[Start of section]
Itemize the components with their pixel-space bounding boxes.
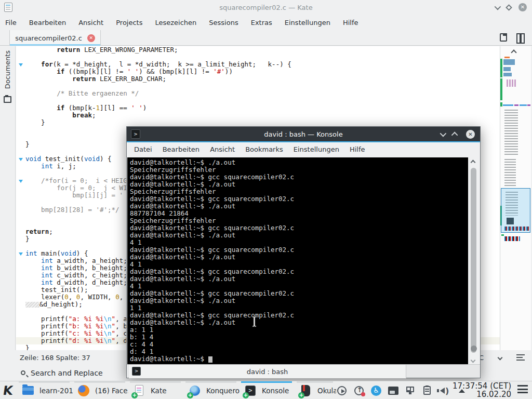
menu-item-projects[interactable]: Projects xyxy=(116,19,142,26)
fold-marker-icon[interactable] xyxy=(16,155,25,163)
code-line[interactable] xyxy=(16,83,500,90)
minimap-up-arrow-icon[interactable] xyxy=(511,49,516,55)
terminal-line: david@talkortell:~$ ./a.out xyxy=(130,275,468,283)
taskbar-button-konqueror[interactable]: +Konqueror xyxy=(185,381,240,399)
taskbar-button-folder[interactable]: learn-201... xyxy=(19,381,73,399)
menu-item-lesezeichen[interactable]: Lesezeichen xyxy=(155,19,196,26)
code-line[interactable]: return LEX_ERR_BAD_CHAR; xyxy=(16,75,500,83)
terminal-line: david@talkortell:~$ gcc squarecompiler02… xyxy=(130,174,468,181)
terminal-line: david@talkortell:~$ gcc squarecompiler02… xyxy=(130,290,468,297)
kate-window-title: squarecompiler02.c — Kate xyxy=(0,4,532,11)
terminal-line: david@talkortell:~$ gcc squarecompiler02… xyxy=(130,246,468,254)
close-icon[interactable]: ✕ xyxy=(466,130,475,139)
panel-menu-icon[interactable] xyxy=(517,385,528,393)
menu-item-ansicht[interactable]: Ansicht xyxy=(78,19,103,26)
menu-item-bearbeiten[interactable]: Bearbeiten xyxy=(163,145,200,153)
media-play-icon[interactable] xyxy=(337,385,347,396)
new-document-icon[interactable] xyxy=(500,33,507,42)
accessibility-icon[interactable]: ♿ xyxy=(371,385,381,396)
terminal-output[interactable]: david@talkortell:~$ ./a.outSpeicherzugri… xyxy=(127,157,468,364)
scrollbar-thumb[interactable] xyxy=(471,168,476,353)
editor-minimap-scrollbar[interactable] xyxy=(500,46,531,350)
clipboard-icon[interactable] xyxy=(422,385,433,396)
terminal-line: d: 4 1 xyxy=(130,348,468,355)
scroll-up-arrow-icon[interactable] xyxy=(471,160,476,165)
fold-marker-icon[interactable] xyxy=(16,177,25,184)
code-line[interactable] xyxy=(16,97,500,104)
terminal-line: Speicherzugriffsfehler xyxy=(130,188,468,195)
application-launcher-icon[interactable]: K xyxy=(2,383,18,397)
kate-tabbar: squarecompiler02.c ✕ xyxy=(0,30,532,46)
maximize-icon[interactable] xyxy=(506,4,512,11)
menu-item-hilfe[interactable]: Hilfe xyxy=(350,145,365,153)
filesystem-browser-icon[interactable] xyxy=(4,96,11,103)
search-and-replace-label: Search and Replace xyxy=(31,369,103,377)
code-line[interactable]: if (bmp[k-1][l] == ' ') xyxy=(16,104,500,112)
line-settings-icon[interactable] xyxy=(516,354,525,361)
tab-label: david : bash xyxy=(247,368,288,376)
menu-item-extras[interactable]: Extras xyxy=(251,19,272,26)
minimize-icon[interactable] xyxy=(440,130,447,137)
taskbar-button-label: (16) Face... xyxy=(95,387,128,395)
terminal-line: 4 1 xyxy=(130,283,468,290)
code-line[interactable]: } xyxy=(16,119,500,126)
minimap-viewport[interactable] xyxy=(501,188,530,233)
konsole-titlebar[interactable]: > david : bash — Konsole ✕ xyxy=(127,127,480,142)
menu-item-bookmarks[interactable]: Bookmarks xyxy=(245,145,283,153)
menu-item-sessions[interactable]: Sessions xyxy=(209,19,238,26)
split-view-icon[interactable] xyxy=(516,33,525,42)
tab-close-icon[interactable]: ✕ xyxy=(87,34,95,42)
cursor-position-status: Zeile: 168 Spalte: 37 xyxy=(20,354,90,362)
terminal-line: Speicherzugriffsfehler xyxy=(130,217,468,224)
code-line[interactable]: break; xyxy=(16,112,500,119)
scroll-down-arrow-icon[interactable] xyxy=(471,358,476,363)
digital-clock[interactable]: 17:37:54 (CET) 16.02.20 xyxy=(453,382,511,398)
code-line[interactable]: /* Bitte ergaenzen */ xyxy=(16,90,500,97)
tab-david-bash[interactable]: > david : bash xyxy=(129,365,406,378)
plus-badge-icon: + xyxy=(298,392,304,398)
terminal-line: 4 1 xyxy=(130,261,468,268)
fold-marker-icon[interactable] xyxy=(16,250,25,257)
display-connector-icon[interactable] xyxy=(405,385,416,396)
fold-marker-icon[interactable] xyxy=(16,61,25,68)
code-line[interactable]: for(k = *d_height, l = *d_width; k >= a_… xyxy=(16,61,500,68)
screen-share-icon[interactable] xyxy=(388,385,398,396)
terminal-line: david@talkortell:~$ xyxy=(130,355,468,363)
menu-item-hilfe[interactable]: Hilfe xyxy=(343,19,358,26)
konsole-icon: >+ xyxy=(244,384,257,397)
menu-item-bearbeiten[interactable]: Bearbeiten xyxy=(29,19,66,26)
menu-item-file[interactable]: File xyxy=(5,19,17,26)
taskbar-button-firefox[interactable]: (16) Face... xyxy=(74,381,128,399)
konsole-window: > david : bash — Konsole ✕ DateiBearbeit… xyxy=(126,126,481,378)
terminal-line: david@talkortell:~$ ./a.out xyxy=(130,232,468,239)
sidebar-item-documents[interactable]: Documents xyxy=(4,50,11,89)
menu-item-einstellungen[interactable]: Einstellungen xyxy=(285,19,330,26)
taskbar-button-okular[interactable]: +Okular xyxy=(297,381,336,399)
terminal-scrollbar[interactable] xyxy=(469,157,479,364)
kate-menubar: FileBearbeitenAnsichtProjectsLesezeichen… xyxy=(0,15,532,30)
scrollbar-knob[interactable] xyxy=(471,345,477,352)
taskbar-button-konsole[interactable]: >+Konsole xyxy=(241,381,295,399)
taskbar-button-kate[interactable]: +Kate xyxy=(130,381,184,399)
volume-icon[interactable] xyxy=(440,385,450,396)
update-notifier-icon[interactable] xyxy=(354,385,364,396)
chevron-down-icon[interactable] xyxy=(498,355,503,360)
minimize-icon[interactable] xyxy=(495,3,501,10)
kate-icon: + xyxy=(133,384,145,397)
taskbar-button-label: Okular xyxy=(317,387,336,395)
terminal-line: david@talkortell:~$ ./a.out xyxy=(130,319,468,326)
firefox-icon xyxy=(77,384,90,397)
kate-titlebar[interactable]: squarecompiler02.c — Kate ✕ xyxy=(0,0,532,15)
menu-item-einstellungen[interactable]: Einstellungen xyxy=(294,145,339,153)
tab-squarecompiler02[interactable]: squarecompiler02.c ✕ xyxy=(9,30,101,46)
konsole-app-icon: > xyxy=(131,129,140,139)
code-line[interactable] xyxy=(16,54,500,61)
code-line[interactable]: if ((bmp[k][l] != ' ') && (bmp[k][l] != … xyxy=(16,68,500,75)
menu-item-ansicht[interactable]: Ansicht xyxy=(210,145,235,153)
maximize-icon[interactable] xyxy=(451,131,458,138)
close-icon[interactable]: ✕ xyxy=(518,3,527,11)
code-line[interactable]: return LEX_ERR_WRONG_PARAMETER; xyxy=(16,46,500,54)
menu-item-datei[interactable]: Datei xyxy=(134,145,152,153)
taskbar-button-label: Konsole xyxy=(262,387,289,395)
terminal-line: david@talkortell:~$ ./a.out xyxy=(130,203,468,210)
[End of section]
Problem to solve: Keep the pictures out and write out the records exactly.

Response:
Itemize the components with their pixel-space bounding boxes.
menu-item-projects[interactable]: Projects xyxy=(116,19,142,26)
fold-marker-icon[interactable] xyxy=(16,155,25,163)
code-line[interactable] xyxy=(16,83,500,90)
minimap-up-arrow-icon[interactable] xyxy=(511,49,516,55)
terminal-line: david@talkortell:~$ ./a.out xyxy=(130,275,468,283)
taskbar-button-konqueror[interactable]: +Konqueror xyxy=(185,381,240,399)
taskbar-button-folder[interactable]: learn-201... xyxy=(19,381,73,399)
menu-item-lesezeichen[interactable]: Lesezeichen xyxy=(155,19,196,26)
code-line[interactable]: return LEX_ERR_BAD_CHAR; xyxy=(16,75,500,83)
terminal-line: david@talkortell:~$ gcc squarecompiler02… xyxy=(130,174,468,181)
terminal-line: david@talkortell:~$ gcc squarecompiler02… xyxy=(130,290,468,297)
kate-window-title: squarecompiler02.c — Kate xyxy=(0,4,532,11)
terminal-line: david@talkortell:~$ gcc squarecompiler02… xyxy=(130,246,468,254)
close-icon[interactable]: ✕ xyxy=(466,130,475,139)
panel-menu-icon[interactable] xyxy=(517,385,528,393)
menu-item-ansicht[interactable]: Ansicht xyxy=(78,19,103,26)
menu-item-bearbeiten[interactable]: Bearbeiten xyxy=(163,145,200,153)
media-play-icon[interactable] xyxy=(337,385,347,396)
new-document-icon[interactable] xyxy=(500,33,507,42)
accessibility-icon[interactable]: ♿ xyxy=(371,385,381,396)
terminal-output[interactable]: david@talkortell:~$ ./a.outSpeicherzugri… xyxy=(127,157,468,364)
scrollbar-thumb[interactable] xyxy=(471,168,476,353)
editor-minimap-scrollbar[interactable] xyxy=(500,46,531,350)
clipboard-icon[interactable] xyxy=(422,385,433,396)
terminal-line: d: 4 1 xyxy=(130,348,468,355)
scroll-up-arrow-icon[interactable] xyxy=(471,160,476,165)
fold-marker-icon[interactable] xyxy=(16,177,25,184)
code-line[interactable] xyxy=(16,97,500,104)
terminal-line: Speicherzugriffsfehler xyxy=(130,188,468,195)
application-launcher-icon[interactable]: K xyxy=(2,383,18,397)
kate-tabbar: squarecompiler02.c ✕ xyxy=(0,30,532,46)
maximize-icon[interactable] xyxy=(506,4,512,11)
menu-item-hilfe[interactable]: Hilfe xyxy=(350,145,365,153)
filesystem-browser-icon[interactable] xyxy=(4,96,11,103)
search-and-replace-label: Search and Replace xyxy=(31,369,103,377)
code-line[interactable]: if (bmp[k-1][l] == ' ') xyxy=(16,104,500,112)
line-settings-icon[interactable] xyxy=(516,354,525,361)
tab-label: david : bash xyxy=(247,368,288,376)
menu-item-extras[interactable]: Extras xyxy=(251,19,272,26)
minimize-icon[interactable] xyxy=(440,130,447,137)
taskbar-button-label: (16) Face... xyxy=(95,387,128,395)
terminal-line: 4 1 xyxy=(130,283,468,290)
code-line[interactable]: } xyxy=(16,119,500,126)
minimap-viewport[interactable] xyxy=(501,188,530,233)
konsole-titlebar[interactable]: > david : bash — Konsole ✕ xyxy=(127,127,480,142)
menu-item-bookmarks[interactable]: Bookmarks xyxy=(245,145,283,153)
menu-item-sessions[interactable]: Sessions xyxy=(209,19,238,26)
split-view-icon[interactable] xyxy=(516,33,525,42)
tab-close-icon[interactable]: ✕ xyxy=(87,34,95,42)
cursor-position-status: Zeile: 168 Spalte: 37 xyxy=(20,354,90,362)
terminal-line: Speicherzugriffsfehler xyxy=(130,217,468,224)
code-line[interactable]: break; xyxy=(16,112,500,119)
scroll-down-arrow-icon[interactable] xyxy=(471,358,476,363)
digital-clock[interactable]: 17:37:54 (CET) 16.02.20 xyxy=(453,382,511,398)
code-line[interactable]: /* Bitte ergaenzen */ xyxy=(16,90,500,97)
tab-david-bash[interactable]: > david : bash xyxy=(129,365,406,378)
plus-badge-icon: + xyxy=(298,392,304,398)
terminal-line: 4 1 xyxy=(130,261,468,268)
fold-marker-icon[interactable] xyxy=(16,250,25,257)
display-connector-icon[interactable] xyxy=(405,385,416,396)
fold-marker-icon[interactable] xyxy=(16,61,25,68)
code-line[interactable]: for(k = *d_height, l = *d_width; k >= a_… xyxy=(16,61,500,68)
screen-share-icon[interactable] xyxy=(388,385,398,396)
terminal-line: david@talkortell:~$ xyxy=(130,355,468,363)
menu-item-hilfe[interactable]: Hilfe xyxy=(343,19,358,26)
konsole-icon: >+ xyxy=(244,384,257,397)
menu-item-bearbeiten[interactable]: Bearbeiten xyxy=(29,19,66,26)
menu-item-file[interactable]: File xyxy=(5,19,17,26)
taskbar-button-firefox[interactable]: (16) Face... xyxy=(74,381,128,399)
konsole-window: > david : bash — Konsole ✕ DateiBearbeit… xyxy=(126,126,481,378)
terminal-line: david@talkortell:~$ ./a.out xyxy=(130,232,468,239)
sidebar-item-documents[interactable]: Documents xyxy=(4,50,11,89)
menu-item-einstellungen[interactable]: Einstellungen xyxy=(285,19,330,26)
taskbar-button-okular[interactable]: +Okular xyxy=(297,381,336,399)
terminal-scrollbar[interactable] xyxy=(469,157,479,364)
kate-menubar: FileBearbeitenAnsichtProjectsLesezeichen… xyxy=(0,15,532,30)
scrollbar-knob[interactable] xyxy=(471,345,477,352)
taskbar-button-konsole[interactable]: >+Konsole xyxy=(241,381,295,399)
taskbar-button-kate[interactable]: +Kate xyxy=(130,381,184,399)
volume-icon[interactable] xyxy=(440,385,450,396)
update-notifier-icon[interactable] xyxy=(354,385,364,396)
chevron-down-icon[interactable] xyxy=(498,355,503,360)
minimize-icon[interactable] xyxy=(495,3,501,10)
kate-icon: + xyxy=(133,384,145,397)
taskbar-button-label: Okular xyxy=(317,387,336,395)
terminal-line: david@talkortell:~$ ./a.out xyxy=(130,319,468,326)
firefox-icon xyxy=(77,384,90,397)
kate-titlebar[interactable]: squarecompiler02.c — Kate ✕ xyxy=(0,0,532,15)
menu-item-einstellungen[interactable]: Einstellungen xyxy=(294,145,339,153)
tab-squarecompiler02[interactable]: squarecompiler02.c ✕ xyxy=(9,30,101,46)
konsole-app-icon: > xyxy=(131,129,140,139)
code-line[interactable] xyxy=(16,54,500,61)
code-line[interactable]: if ((bmp[k][l] != ' ') && (bmp[k][l] != … xyxy=(16,68,500,75)
menu-item-ansicht[interactable]: Ansicht xyxy=(210,145,235,153)
maximize-icon[interactable] xyxy=(451,131,458,138)
close-icon[interactable]: ✕ xyxy=(518,3,527,11)
code-line[interactable]: return LEX_ERR_WRONG_PARAMETER; xyxy=(16,46,500,54)
menu-item-datei[interactable]: Datei xyxy=(134,145,152,153)
taskbar-button-label: Konsole xyxy=(262,387,289,395)
terminal-line: david@talkortell:~$ ./a.out xyxy=(130,203,468,210)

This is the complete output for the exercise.